La Vaupalière, Bauffremont,

Clermont, Laval et de Villette.

Louis XV tint bon. Le jour du bal, les dames désignées pour danser affectèrent de traverser les appartements de Versailles en négligé; le soir, à l'heure fixée, à 5 heures, trois dames seulement étaient dans la salle.

Il fallut un commandement formel du Roi pour forcer les autres à venir [137]. La soirée s'acheva ainsi dans l'ordre fixé, mais non sans un profond mécontentement, et de toutes ces magnificences déployées, à Versailles pour célébrer le mariage de la Dauphine [138], il ne resta que des vanités froissées et un bon mot: «Comment trouvez-vous mes fêtes?» avait dit Louis XV à l'abbé Terray.—«Ah! Sire, impayables,» avait répondu le contrôleur général [139].

Mais qu'étaient-ce que ces intrigues de Cour à côté de la catastrophe qui, quinze jours plus tard, allait plonger la capitale dans le deuil?

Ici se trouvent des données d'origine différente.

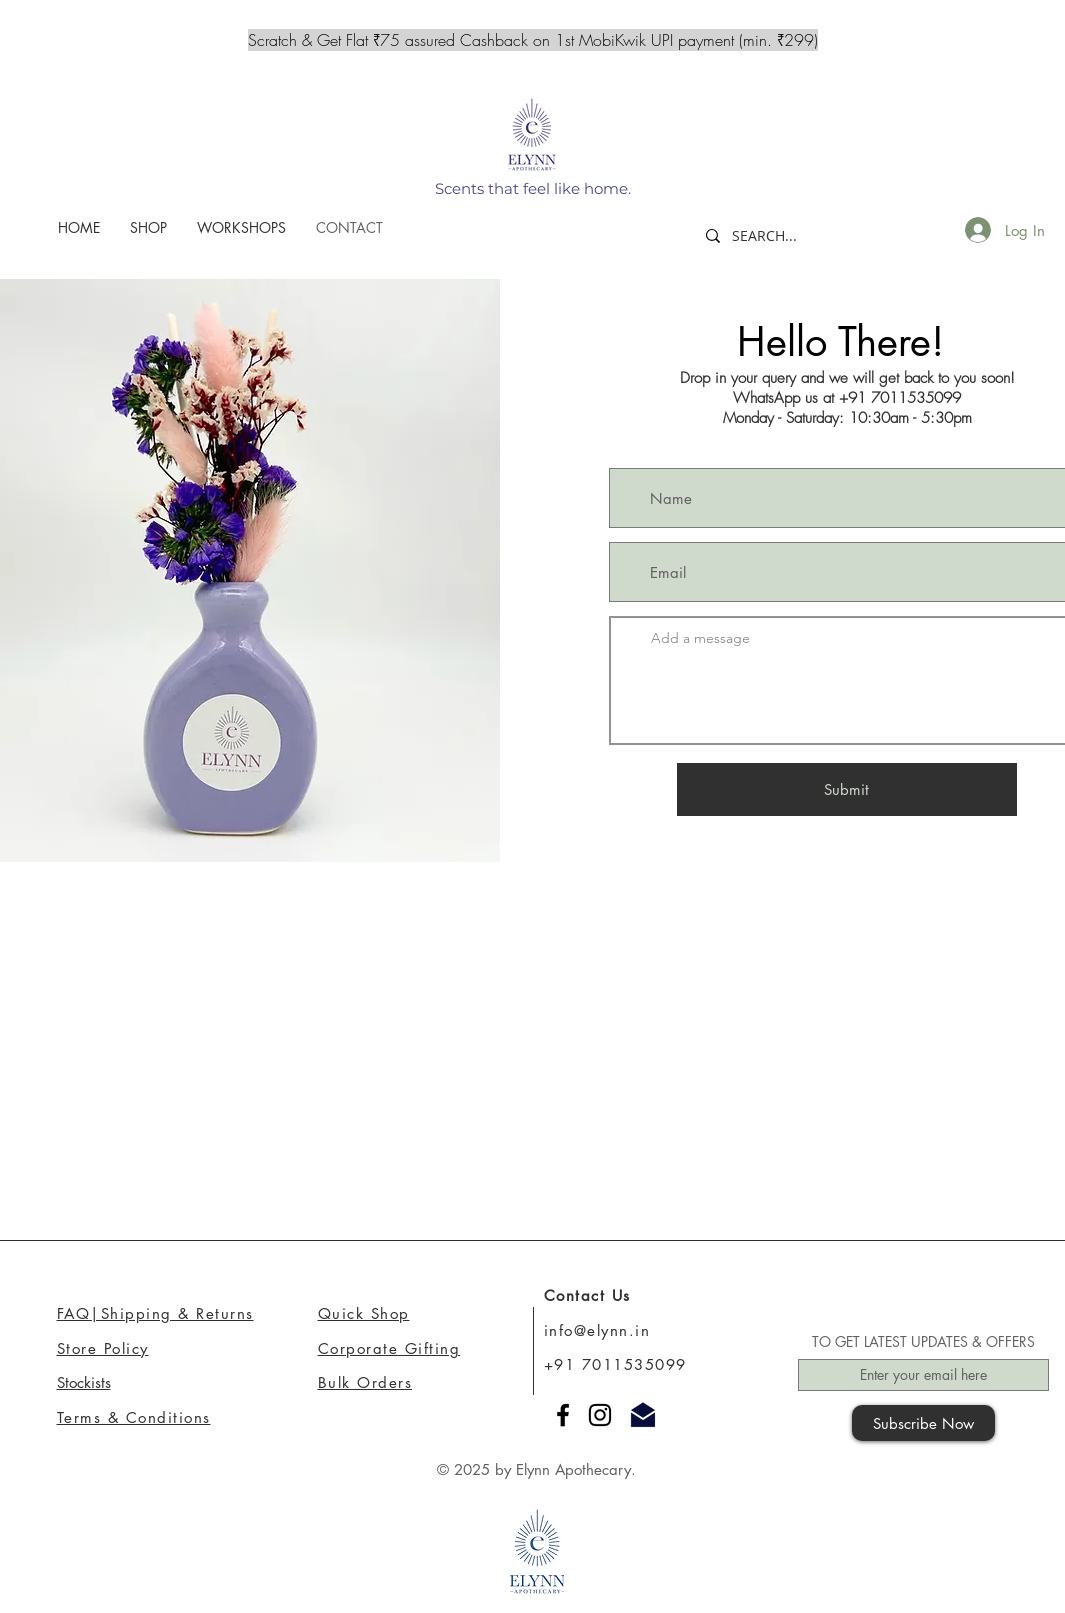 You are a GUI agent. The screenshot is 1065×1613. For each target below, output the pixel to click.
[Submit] (847, 789)
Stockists (84, 1382)
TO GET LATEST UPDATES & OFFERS (923, 1342)
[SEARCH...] (779, 235)
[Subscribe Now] (923, 1423) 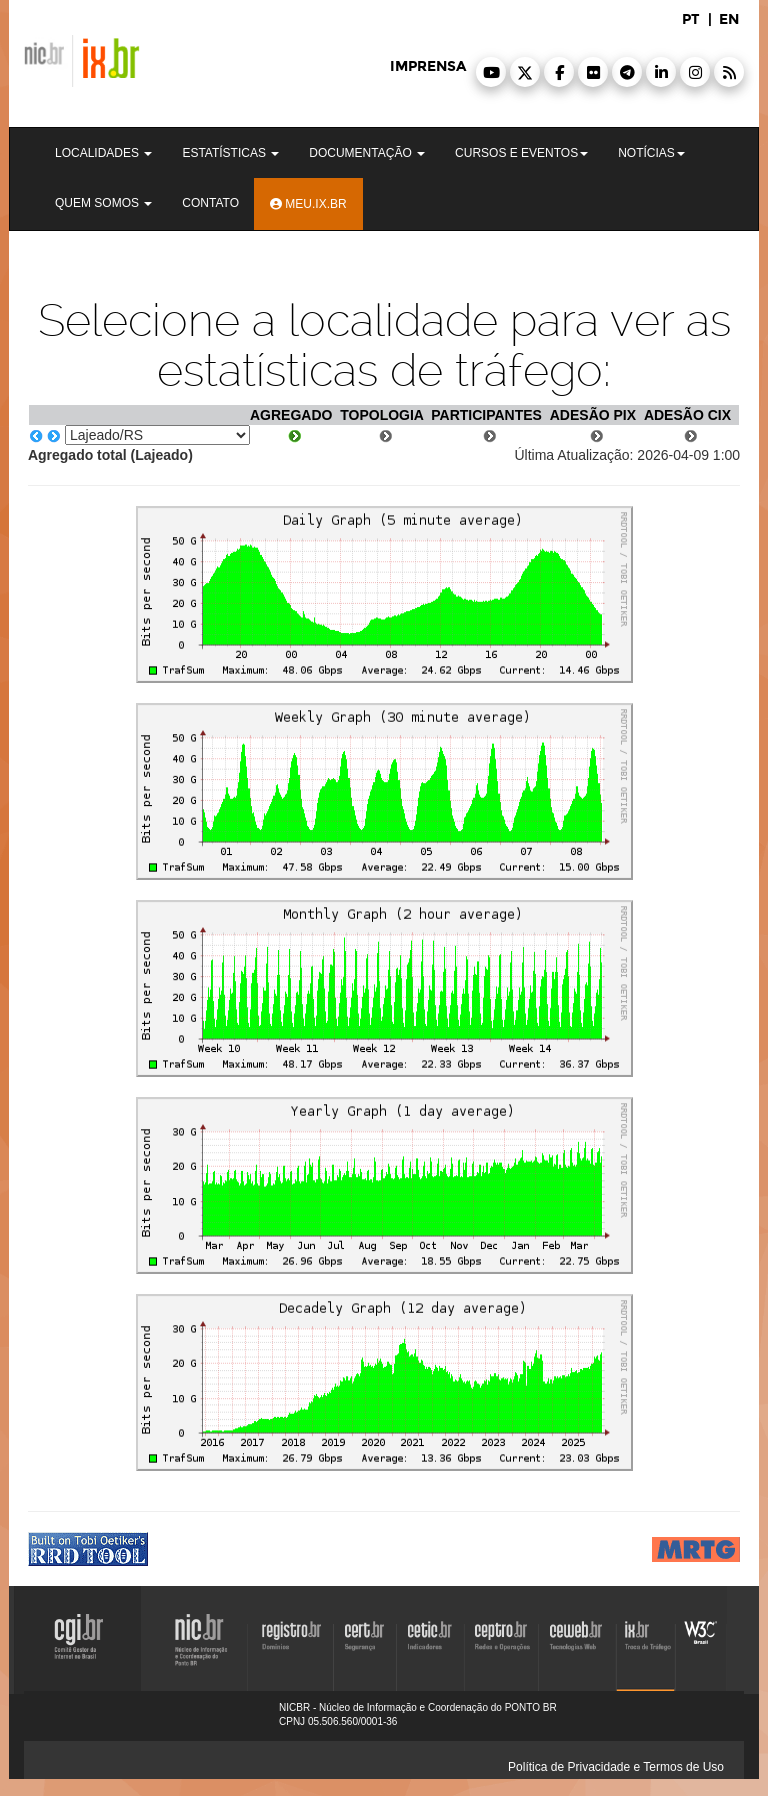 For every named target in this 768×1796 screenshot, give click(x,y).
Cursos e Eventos (521, 153)
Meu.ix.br (308, 204)
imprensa (428, 66)
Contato (210, 203)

Le 30 mai, la ville de Paris célébrait à son tour, par des réjouissances publiques, le mariage de la Dauphine. La fête devait être couronnée par un feu d'artifice tiré sur la place Louis XV, à l'entrée de la rue Royale, et par l'illumination des colonnades de la place. Les préparatifs étaient séduisants. La principale décoration, adossée à la statue de Louis XV, représentait le temple de l'Hymen; aux quatre angles, quatre dauphins devaient vomir des tourbillons de feu, et sur les quatre façades, quatre fleuves répandre des cascades enflammées. Un bâtiment, placé derrière la statue, renfermait la réserve du feu d'artifice [140].

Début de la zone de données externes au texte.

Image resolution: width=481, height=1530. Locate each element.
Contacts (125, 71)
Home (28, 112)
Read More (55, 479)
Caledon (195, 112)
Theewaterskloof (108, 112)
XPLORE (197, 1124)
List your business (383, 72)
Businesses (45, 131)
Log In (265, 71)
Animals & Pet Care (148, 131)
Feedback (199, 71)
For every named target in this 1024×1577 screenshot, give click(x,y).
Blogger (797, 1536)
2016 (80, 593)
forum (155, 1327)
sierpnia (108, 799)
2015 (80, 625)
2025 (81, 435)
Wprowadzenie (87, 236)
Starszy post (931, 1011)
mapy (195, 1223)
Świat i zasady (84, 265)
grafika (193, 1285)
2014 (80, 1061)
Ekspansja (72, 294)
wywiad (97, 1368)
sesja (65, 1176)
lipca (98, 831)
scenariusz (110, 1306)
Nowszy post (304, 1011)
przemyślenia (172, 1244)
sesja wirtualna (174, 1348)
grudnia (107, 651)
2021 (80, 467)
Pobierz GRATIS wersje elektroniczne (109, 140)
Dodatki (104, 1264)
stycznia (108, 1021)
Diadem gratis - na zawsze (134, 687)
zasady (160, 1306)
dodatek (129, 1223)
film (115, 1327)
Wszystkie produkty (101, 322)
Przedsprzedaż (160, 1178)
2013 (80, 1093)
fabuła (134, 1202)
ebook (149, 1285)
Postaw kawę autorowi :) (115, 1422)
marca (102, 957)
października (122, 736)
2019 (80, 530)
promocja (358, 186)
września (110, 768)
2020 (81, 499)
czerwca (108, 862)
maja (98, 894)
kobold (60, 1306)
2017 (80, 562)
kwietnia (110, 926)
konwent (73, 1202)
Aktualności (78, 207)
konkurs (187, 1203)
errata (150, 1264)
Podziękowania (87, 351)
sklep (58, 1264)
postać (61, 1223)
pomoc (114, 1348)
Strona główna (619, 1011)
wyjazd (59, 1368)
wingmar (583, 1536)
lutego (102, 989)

Malheureusement, par suite d'un conflit de juridiction, la surveillance de la fête avait été confiée, non pas au lieutenant de police, Sartines, mais au prévôt des marchands, Bignon. Inexpérimenté ou peu capable, Bignon ne prit pas les précautions nécessaires. La façade du feu d'artifice, au lieu de regarder la place Louis XV, qui aurait pu contenir un grand nombre de spectateurs, était tournée vers la rue Royale, alors en construction, et où des débris de matériaux et des fossés creusés pour l'écoulement des eaux obstruaient le passage. Aucun règlement n'avait été publié pour la circulation des voitures; enfin le jardin des Tuileries, par lequel la foule aurait pu s'écouler, avait été fermé à l'heure habituelle.

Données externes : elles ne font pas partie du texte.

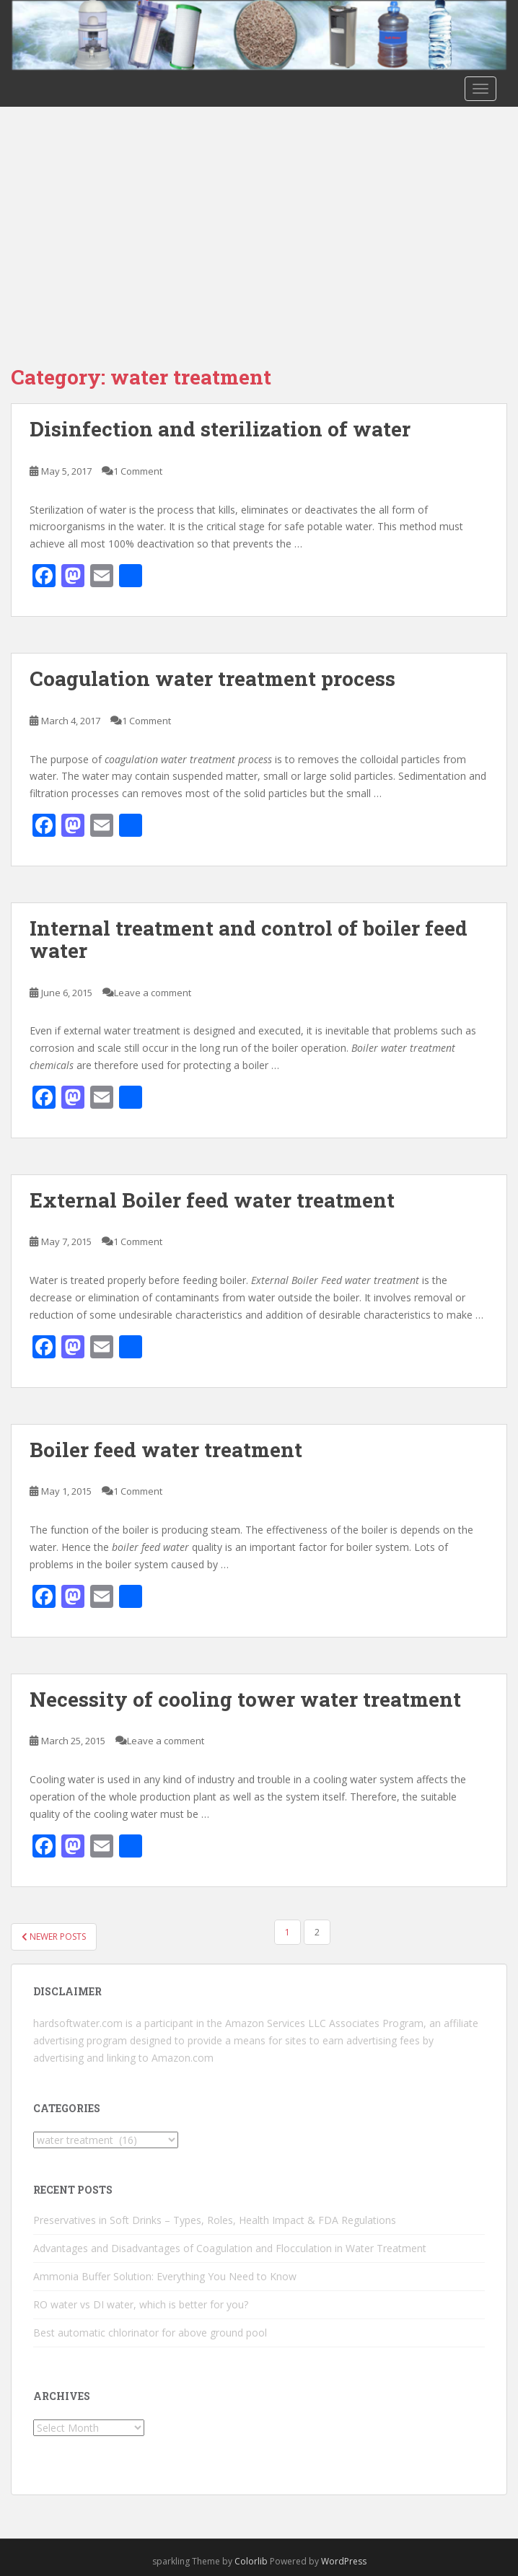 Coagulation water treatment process (212, 678)
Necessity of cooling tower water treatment (245, 1699)
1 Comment (137, 471)
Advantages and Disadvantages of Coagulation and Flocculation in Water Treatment (229, 2248)
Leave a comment (152, 992)
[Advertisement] (259, 215)
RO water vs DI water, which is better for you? (140, 2304)
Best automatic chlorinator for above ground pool (150, 2332)
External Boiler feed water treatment (212, 1200)
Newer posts (54, 1936)
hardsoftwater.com (78, 2023)
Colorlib (251, 2561)
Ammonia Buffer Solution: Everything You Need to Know (165, 2276)
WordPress (343, 2561)
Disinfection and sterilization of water (220, 429)
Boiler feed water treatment (166, 1449)
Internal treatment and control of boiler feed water (248, 939)
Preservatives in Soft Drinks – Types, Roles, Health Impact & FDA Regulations (214, 2220)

Le feu d'artifice ne réussit pas; était-ce un présage? Une fusée mal dirigée mit le feu au bouquet qui partit avant l'heure: les pièces principales manquèrent. Quand tout fut fini, le peuple, qui encombrait la place Louis XV et la rue Royale, s'ébranla. Deux courants se formèrent: l'un cherchant à gagner la place pour jouir de l'illumination des colonnades et des fontaines de vin qui n'avaient cessé d'y couler depuis 7 heures [141]; l'autre s'enfonçant dans la rue Royale pour visiter la foire qui se tenait sur les boulevards. Ces deux courants, s'avançant en sens inverse, se heurtèrent, sans vouloir ni pouvoir céder; les flots, qui venaient par derrière, poussaient et étouffaient ceux qui étaient en avant: la confusion fut indescriptible.